I often ask what dent would R and D of an ultra high speed wafer fabrication technology that speeds up the processor by the next notch (and publishable in a high impact factor journal), make on our time savings, when shopping centers in Karachi do not open even at 1pm on workdays (even on days when there are no disturbances). What time saving would even the existing computer technology that executes billions of instructions per second, make in speeding up the businesses of the shopping centers when shopkeepers as well as buyers sleep late till noon and do not open their shops till after noon. Majority are then eager and ready to close their shops at 8pm. What would a saving of a few nanosecond here and a few nanoseconds there would buy us when we are not willing to start work early!

I think the reason for our backwardness is not that we are backward in S and T but because we are backward in our social ethics:

  • We are backward because we lack principles, such as honesty, commitment, fairness, integrity…
  • We are backward because we lack “principles centered leadership”
  • We are backward because we de-emphasize social sciences, at the cost of emphasizing S and T.
  • We need to emphasize time management and promise fulfillment.
  • We need to emphasize healthy and productive life styles.
  • We need to emphasize character building, societal change movements and mobilizations for justice, honesty, integrity, commitment ….

Only by becoming a better human being, a better citizen who is socially interactive, can we get out of the malaise that afflicts us and which is eating through our fabric of society.

See Also:

This is the 1st of the Five Major Myths of Higher Education in Pakistan:

  1. Our backwardness is because of science and technology 
  2. There is mushrooming of educational institutions in Pakistan 
  3. Public universities cost lower than private universities 
  4. Bigger infrastructure (land, building, equipment) means better education 
  5. Impact Factor research measures real impact

See Also:

What is PhD?

Why PhD is Difficult: 

Starting with your PhD

Reading Research and Writing your Research
Qualitative Learning from a PhD


  1. Very Inspiring And True Sir…!

  2. Amazing! In my opinion, the "terror of backwardness" for the last 150 years has also gone into building of this myth!

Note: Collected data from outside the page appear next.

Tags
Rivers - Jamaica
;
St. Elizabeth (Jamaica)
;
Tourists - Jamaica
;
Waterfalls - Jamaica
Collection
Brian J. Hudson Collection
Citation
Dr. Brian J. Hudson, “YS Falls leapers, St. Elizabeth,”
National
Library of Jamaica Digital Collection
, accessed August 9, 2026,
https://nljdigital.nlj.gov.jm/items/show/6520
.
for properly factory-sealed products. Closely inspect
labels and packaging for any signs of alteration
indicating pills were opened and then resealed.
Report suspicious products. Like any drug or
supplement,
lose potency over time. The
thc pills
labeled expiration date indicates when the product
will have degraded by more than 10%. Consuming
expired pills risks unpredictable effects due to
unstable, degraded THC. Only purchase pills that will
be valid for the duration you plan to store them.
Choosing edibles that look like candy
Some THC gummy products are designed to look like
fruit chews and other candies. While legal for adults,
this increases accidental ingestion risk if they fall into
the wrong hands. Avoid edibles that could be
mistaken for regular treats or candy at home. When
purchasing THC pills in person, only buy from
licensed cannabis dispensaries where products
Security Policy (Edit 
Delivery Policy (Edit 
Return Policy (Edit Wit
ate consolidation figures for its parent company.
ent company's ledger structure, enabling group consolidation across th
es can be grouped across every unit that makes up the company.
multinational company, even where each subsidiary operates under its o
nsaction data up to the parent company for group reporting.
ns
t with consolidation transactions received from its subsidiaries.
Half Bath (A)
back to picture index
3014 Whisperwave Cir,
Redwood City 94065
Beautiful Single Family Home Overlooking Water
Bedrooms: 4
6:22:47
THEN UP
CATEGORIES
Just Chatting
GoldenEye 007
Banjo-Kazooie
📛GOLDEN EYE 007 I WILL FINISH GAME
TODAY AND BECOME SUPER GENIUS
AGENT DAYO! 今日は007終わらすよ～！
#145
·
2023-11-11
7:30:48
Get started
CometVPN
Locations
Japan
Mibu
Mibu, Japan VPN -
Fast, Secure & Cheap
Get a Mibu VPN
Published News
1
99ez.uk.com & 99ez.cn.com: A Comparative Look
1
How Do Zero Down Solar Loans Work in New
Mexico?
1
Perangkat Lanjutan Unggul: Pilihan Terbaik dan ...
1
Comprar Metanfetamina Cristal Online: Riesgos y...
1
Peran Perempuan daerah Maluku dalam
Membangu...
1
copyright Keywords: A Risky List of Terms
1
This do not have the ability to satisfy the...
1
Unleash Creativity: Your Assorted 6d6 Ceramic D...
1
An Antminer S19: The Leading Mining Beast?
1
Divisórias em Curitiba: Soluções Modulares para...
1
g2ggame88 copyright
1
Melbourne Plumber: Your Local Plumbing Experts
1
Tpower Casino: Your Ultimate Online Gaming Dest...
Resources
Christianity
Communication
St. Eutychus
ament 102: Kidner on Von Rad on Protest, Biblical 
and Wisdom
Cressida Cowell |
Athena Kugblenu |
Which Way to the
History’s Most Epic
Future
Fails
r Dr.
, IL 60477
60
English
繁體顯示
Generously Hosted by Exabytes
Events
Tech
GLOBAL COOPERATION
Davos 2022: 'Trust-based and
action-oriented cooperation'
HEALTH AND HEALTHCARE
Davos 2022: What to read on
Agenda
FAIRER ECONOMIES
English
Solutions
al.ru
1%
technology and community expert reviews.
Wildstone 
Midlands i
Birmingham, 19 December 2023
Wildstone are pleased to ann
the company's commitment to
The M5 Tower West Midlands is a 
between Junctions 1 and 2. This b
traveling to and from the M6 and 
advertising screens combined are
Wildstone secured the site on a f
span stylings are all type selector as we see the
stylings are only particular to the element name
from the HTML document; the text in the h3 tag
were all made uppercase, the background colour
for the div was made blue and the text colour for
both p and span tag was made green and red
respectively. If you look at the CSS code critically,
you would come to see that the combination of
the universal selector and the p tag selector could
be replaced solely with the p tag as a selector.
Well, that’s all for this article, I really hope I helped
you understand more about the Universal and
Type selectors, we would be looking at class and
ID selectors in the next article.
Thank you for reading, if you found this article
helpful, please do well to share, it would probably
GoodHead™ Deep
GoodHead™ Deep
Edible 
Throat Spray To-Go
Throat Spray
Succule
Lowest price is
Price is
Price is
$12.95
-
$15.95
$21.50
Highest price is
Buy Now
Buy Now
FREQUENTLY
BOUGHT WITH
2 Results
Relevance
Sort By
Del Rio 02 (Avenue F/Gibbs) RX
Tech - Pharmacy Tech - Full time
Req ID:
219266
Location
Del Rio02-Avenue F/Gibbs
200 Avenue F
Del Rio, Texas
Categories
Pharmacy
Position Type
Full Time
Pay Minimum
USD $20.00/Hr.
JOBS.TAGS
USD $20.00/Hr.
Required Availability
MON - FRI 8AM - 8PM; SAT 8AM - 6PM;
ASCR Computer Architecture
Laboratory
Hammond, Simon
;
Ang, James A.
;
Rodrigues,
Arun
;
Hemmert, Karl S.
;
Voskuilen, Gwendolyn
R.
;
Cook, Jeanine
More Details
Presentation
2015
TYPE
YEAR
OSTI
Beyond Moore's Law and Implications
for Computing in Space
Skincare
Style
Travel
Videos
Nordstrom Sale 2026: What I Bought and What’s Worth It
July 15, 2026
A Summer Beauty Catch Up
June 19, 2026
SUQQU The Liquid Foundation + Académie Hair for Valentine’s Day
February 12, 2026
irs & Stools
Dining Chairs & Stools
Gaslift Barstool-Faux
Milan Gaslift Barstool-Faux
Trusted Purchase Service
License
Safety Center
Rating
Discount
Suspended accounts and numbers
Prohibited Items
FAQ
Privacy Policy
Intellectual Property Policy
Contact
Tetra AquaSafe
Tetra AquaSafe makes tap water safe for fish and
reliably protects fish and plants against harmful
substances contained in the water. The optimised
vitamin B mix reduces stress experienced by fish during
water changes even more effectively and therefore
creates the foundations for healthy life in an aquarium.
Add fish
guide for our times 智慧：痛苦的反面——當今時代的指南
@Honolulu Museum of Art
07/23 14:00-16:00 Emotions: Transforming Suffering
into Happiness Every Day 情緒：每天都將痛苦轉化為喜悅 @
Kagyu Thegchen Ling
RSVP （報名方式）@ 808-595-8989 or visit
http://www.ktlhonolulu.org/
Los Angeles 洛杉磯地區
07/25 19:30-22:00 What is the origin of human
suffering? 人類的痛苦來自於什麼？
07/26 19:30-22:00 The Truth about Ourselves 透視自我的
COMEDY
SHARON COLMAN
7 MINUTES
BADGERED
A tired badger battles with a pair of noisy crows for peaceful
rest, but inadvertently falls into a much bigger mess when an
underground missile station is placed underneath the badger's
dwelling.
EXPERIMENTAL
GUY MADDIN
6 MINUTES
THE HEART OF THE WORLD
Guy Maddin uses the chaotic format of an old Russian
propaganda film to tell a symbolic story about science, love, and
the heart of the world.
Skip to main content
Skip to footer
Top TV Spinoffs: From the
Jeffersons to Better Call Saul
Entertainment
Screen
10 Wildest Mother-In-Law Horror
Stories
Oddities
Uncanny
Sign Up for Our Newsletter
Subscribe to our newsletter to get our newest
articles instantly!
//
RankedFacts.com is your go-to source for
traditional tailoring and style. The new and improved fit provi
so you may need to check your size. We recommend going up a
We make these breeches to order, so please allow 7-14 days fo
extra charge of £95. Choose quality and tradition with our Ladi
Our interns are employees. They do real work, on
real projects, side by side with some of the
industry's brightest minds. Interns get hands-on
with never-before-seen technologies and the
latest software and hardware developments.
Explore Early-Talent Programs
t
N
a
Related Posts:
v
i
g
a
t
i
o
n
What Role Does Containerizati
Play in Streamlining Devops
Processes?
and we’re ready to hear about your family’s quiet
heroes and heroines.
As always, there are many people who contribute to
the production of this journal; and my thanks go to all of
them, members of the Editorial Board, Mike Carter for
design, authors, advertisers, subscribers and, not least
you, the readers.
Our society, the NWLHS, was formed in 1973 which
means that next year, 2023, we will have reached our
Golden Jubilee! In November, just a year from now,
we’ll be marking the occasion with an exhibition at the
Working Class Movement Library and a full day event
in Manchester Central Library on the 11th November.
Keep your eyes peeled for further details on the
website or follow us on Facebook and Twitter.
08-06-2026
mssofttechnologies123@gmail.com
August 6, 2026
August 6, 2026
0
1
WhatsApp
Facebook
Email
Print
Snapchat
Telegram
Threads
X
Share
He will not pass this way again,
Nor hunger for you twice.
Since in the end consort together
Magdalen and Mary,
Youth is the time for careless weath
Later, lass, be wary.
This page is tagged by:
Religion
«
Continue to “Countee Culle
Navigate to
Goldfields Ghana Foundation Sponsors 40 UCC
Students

    I was just reading about the reason of non inclusion of modern sciences/subjects in the syllabi of madrassas. The comment here is a bit long but I would really like to share. I think your analysis of our "backwardness in social ethics" bears striking similarity to the reasons why modern sciences were not made part of the curriculum in the madrassas.

    In 1866, Maulana Qasim Nanotvi ra, a contemporary of Sir Syed Ahmad Khan, laid the foundation of Dar Ul Uloom Deoband and the following was his answer to a question ‘Why were the modern sciences, which had already reached India at the time this syllabus was compiled, not included in it?’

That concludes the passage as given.